START DATASET EXCERPTS

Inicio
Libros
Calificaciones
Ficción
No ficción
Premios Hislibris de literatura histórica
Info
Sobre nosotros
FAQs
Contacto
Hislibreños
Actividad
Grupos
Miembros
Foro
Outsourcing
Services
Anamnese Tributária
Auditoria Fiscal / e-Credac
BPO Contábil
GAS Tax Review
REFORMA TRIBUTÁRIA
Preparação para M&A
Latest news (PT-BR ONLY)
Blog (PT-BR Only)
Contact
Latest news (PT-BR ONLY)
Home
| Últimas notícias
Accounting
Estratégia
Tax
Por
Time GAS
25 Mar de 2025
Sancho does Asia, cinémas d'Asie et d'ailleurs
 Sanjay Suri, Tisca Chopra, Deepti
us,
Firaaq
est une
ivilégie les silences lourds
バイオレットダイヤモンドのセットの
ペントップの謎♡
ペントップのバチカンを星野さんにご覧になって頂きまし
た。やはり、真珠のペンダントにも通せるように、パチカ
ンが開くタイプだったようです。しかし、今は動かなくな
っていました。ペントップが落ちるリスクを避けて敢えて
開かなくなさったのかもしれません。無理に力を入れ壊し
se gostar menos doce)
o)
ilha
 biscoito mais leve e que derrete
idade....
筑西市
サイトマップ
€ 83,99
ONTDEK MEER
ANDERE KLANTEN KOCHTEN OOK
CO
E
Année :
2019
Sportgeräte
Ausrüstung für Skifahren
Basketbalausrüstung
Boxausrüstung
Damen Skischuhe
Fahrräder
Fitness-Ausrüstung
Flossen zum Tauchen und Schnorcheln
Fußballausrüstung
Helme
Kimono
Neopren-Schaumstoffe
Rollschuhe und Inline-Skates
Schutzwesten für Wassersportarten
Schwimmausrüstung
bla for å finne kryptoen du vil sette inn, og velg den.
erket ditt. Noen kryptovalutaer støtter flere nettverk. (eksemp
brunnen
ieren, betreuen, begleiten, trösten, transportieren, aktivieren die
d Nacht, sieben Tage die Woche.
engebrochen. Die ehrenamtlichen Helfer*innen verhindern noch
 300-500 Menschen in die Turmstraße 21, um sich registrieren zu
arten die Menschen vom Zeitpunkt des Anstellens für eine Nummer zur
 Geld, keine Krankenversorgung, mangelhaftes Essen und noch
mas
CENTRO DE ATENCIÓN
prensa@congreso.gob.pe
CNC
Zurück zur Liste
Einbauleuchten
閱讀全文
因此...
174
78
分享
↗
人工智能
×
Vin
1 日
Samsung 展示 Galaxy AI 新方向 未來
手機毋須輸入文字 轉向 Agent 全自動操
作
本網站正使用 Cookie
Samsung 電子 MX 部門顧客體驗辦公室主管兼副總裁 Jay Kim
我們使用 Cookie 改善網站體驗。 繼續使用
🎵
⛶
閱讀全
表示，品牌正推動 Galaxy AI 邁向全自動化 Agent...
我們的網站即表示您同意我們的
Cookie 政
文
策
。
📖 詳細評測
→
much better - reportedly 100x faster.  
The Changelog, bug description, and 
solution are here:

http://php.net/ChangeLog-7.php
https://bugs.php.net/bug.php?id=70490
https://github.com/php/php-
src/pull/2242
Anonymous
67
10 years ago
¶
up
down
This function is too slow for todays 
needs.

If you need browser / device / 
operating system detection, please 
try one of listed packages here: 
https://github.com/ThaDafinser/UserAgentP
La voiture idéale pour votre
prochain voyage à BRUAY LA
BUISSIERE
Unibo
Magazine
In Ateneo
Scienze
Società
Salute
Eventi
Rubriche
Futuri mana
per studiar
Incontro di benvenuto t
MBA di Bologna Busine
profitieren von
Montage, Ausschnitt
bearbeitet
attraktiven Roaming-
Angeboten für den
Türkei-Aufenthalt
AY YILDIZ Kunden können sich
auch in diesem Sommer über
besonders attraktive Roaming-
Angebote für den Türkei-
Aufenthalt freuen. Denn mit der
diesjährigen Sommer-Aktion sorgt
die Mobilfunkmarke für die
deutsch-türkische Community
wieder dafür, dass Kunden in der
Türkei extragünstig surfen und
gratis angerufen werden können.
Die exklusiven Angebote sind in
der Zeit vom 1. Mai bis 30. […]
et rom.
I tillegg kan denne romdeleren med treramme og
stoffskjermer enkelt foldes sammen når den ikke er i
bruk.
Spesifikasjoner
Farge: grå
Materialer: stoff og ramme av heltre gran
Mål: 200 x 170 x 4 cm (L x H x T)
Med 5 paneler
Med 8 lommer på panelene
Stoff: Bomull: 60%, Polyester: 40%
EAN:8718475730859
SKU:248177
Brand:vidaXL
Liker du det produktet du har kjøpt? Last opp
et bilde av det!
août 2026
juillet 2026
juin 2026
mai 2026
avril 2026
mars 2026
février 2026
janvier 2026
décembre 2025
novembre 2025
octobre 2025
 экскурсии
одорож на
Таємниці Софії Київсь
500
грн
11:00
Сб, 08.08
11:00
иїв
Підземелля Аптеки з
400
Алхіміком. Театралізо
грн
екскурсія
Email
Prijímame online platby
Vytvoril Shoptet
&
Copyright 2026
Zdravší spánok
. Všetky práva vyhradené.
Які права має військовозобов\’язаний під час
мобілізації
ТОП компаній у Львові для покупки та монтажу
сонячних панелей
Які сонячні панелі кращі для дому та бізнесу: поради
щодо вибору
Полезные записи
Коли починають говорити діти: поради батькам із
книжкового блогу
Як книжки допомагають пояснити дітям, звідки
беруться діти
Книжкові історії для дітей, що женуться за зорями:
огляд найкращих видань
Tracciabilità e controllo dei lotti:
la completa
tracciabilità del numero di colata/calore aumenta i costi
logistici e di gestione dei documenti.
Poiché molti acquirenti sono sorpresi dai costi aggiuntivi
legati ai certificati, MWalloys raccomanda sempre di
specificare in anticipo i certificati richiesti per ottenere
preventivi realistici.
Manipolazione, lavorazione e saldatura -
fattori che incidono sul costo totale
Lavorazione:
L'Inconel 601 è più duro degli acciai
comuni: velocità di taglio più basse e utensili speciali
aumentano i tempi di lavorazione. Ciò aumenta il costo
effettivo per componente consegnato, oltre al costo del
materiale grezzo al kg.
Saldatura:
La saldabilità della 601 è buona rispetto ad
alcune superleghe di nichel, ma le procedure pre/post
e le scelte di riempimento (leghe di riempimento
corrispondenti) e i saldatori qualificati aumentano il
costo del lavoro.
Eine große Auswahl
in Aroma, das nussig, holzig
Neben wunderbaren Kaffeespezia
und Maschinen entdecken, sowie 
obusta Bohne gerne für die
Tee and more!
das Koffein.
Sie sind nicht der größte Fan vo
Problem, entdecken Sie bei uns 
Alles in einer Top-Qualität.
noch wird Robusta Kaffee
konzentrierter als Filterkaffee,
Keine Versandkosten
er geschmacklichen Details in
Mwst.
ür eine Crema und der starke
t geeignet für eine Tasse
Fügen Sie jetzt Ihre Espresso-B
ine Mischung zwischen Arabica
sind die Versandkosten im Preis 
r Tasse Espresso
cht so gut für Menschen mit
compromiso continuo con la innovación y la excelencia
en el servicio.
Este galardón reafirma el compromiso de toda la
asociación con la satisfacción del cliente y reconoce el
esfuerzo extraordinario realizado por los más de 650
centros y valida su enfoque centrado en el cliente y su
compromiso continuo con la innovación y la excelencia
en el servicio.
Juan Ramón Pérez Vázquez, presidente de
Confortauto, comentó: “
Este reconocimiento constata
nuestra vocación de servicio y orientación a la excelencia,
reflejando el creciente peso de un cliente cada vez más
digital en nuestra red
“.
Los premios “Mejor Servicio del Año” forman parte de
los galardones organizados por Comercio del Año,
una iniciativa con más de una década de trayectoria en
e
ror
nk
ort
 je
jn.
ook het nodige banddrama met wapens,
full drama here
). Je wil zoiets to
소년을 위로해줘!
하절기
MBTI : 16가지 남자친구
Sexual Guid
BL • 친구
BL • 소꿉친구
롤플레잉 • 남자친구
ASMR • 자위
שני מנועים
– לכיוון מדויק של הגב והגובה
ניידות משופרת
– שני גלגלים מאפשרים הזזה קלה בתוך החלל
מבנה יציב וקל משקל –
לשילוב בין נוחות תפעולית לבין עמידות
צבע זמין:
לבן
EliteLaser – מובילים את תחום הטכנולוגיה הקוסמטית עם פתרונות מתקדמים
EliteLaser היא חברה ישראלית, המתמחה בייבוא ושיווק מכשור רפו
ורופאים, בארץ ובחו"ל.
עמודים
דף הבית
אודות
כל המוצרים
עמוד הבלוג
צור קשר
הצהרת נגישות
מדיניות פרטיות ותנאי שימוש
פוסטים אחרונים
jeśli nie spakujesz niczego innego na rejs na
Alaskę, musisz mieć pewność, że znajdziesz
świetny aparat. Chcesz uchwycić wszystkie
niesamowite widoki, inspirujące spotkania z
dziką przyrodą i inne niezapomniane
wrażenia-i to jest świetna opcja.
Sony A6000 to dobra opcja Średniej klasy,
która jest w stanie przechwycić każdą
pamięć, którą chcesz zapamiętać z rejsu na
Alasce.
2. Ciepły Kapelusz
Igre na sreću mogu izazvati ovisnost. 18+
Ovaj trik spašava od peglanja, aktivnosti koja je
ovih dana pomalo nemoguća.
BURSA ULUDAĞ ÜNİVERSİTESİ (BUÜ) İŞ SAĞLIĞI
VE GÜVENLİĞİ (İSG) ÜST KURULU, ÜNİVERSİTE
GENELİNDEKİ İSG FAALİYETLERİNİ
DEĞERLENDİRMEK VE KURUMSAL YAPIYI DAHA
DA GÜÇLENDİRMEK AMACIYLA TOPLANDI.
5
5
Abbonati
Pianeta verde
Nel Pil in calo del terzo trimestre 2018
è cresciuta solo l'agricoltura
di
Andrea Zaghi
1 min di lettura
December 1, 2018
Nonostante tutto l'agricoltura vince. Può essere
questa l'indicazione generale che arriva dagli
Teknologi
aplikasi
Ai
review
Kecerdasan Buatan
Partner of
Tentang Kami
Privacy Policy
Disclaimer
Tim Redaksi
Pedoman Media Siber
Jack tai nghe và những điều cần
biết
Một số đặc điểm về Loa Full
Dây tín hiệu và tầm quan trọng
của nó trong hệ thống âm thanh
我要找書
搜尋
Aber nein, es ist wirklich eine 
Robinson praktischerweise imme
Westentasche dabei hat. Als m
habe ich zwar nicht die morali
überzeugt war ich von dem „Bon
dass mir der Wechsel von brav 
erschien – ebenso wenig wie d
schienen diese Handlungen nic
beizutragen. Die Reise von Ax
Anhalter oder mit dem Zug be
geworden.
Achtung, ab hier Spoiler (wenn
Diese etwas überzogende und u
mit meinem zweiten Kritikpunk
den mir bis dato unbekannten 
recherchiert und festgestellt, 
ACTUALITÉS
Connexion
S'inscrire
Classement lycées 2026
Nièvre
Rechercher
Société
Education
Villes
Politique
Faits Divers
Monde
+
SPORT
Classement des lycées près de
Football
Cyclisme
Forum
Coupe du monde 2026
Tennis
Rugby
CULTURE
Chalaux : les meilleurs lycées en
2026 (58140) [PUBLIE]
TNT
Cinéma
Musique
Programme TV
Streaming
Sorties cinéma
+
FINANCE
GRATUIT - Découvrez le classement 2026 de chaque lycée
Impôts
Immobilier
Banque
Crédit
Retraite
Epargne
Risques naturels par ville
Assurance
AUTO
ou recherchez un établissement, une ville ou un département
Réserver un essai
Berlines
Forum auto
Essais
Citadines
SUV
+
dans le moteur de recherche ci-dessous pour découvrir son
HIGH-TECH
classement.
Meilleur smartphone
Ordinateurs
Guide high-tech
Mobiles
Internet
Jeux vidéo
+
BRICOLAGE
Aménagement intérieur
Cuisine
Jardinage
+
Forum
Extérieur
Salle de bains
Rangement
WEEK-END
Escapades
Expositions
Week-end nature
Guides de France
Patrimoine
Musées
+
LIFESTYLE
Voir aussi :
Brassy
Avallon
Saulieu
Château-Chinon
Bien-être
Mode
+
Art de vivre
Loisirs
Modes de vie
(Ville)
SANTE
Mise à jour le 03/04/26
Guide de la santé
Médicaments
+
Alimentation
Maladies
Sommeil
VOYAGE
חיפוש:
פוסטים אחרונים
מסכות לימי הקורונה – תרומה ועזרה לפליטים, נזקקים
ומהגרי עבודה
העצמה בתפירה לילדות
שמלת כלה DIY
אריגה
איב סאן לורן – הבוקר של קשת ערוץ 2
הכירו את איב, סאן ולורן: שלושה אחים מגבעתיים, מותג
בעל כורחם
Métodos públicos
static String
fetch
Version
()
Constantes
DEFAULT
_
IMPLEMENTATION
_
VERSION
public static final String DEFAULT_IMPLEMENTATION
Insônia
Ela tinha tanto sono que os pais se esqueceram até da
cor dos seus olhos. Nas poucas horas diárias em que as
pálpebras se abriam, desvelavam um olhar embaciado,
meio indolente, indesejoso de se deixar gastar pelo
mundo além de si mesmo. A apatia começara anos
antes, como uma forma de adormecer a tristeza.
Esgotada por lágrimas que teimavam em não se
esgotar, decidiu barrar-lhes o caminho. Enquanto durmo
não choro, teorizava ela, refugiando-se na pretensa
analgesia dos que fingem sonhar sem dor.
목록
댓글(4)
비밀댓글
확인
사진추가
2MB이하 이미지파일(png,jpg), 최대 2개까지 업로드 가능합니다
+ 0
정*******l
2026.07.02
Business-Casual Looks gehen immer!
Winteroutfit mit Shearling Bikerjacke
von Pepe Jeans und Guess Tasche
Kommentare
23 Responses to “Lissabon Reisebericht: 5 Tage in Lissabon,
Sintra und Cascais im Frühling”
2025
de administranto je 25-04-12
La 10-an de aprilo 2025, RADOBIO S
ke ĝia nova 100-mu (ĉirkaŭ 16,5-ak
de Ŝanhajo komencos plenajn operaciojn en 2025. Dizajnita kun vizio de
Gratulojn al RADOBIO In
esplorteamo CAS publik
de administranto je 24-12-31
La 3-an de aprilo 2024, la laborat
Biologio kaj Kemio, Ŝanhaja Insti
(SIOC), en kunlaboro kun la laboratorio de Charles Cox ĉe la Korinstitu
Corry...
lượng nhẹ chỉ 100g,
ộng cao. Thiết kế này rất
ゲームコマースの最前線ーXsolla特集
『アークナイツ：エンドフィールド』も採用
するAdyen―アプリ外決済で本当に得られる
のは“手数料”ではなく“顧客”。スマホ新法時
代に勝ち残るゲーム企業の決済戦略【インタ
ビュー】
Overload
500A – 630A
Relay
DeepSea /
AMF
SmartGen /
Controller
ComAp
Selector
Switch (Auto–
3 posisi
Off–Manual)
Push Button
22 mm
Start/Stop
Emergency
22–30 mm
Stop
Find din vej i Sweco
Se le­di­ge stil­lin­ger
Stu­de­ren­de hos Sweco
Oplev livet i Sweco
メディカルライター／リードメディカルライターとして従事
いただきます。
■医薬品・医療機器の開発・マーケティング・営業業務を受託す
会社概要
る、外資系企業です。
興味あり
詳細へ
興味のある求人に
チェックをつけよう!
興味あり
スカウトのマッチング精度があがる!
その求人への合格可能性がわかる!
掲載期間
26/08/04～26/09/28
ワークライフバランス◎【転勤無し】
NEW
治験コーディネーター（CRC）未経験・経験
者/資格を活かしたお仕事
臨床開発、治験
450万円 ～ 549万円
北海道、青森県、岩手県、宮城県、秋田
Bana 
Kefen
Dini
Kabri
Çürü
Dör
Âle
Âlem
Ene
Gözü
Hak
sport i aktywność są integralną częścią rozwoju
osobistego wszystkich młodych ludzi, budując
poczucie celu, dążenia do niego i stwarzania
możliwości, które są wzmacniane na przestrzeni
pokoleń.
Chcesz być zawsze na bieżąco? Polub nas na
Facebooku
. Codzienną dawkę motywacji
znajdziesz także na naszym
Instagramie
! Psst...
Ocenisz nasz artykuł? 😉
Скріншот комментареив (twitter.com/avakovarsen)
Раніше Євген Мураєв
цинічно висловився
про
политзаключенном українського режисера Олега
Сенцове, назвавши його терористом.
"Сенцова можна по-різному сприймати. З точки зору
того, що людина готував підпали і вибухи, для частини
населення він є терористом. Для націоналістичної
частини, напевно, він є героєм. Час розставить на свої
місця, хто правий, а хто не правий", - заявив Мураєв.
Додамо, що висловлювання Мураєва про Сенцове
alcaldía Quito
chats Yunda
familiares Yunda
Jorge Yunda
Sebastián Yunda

END DATASET EXCERPTS

- _HOW TO COMPLETE THIS TASK_:
For this task, write out exactly the lines of the entries above, starting at the line with "Samsung 展示 Galaxy AI 新方向 未來" and ending at the line with "If you need browser / device /", both included, and no others.

- _ANSWER SECTION_:
Samsung 展示 Galaxy AI 新方向 未來
手機毋須輸入文字 轉向 Agent 全自動操
作
本網站正使用 Cookie
Samsung 電子 MX 部門顧客體驗辦公室主管兼副總裁 Jay Kim
我們使用 Cookie 改善網站體驗。 繼續使用
🎵
⛶
閱讀全
表示，品牌正推動 Galaxy AI 邁向全自動化 Agent...
我們的網站即表示您同意我們的
Cookie 政
文
策
。
📖 詳細評測
→
much better - reportedly 100x faster.  
The Changelog, bug description, and 
solution are here:

http://php.net/ChangeLog-7.php
https://bugs.php.net/bug.php?id=70490
https://github.com/php/php-
src/pull/2242
Anonymous
67
10 years ago
¶
up
down
This function is too slow for todays 
needs.

If you need browser / device / 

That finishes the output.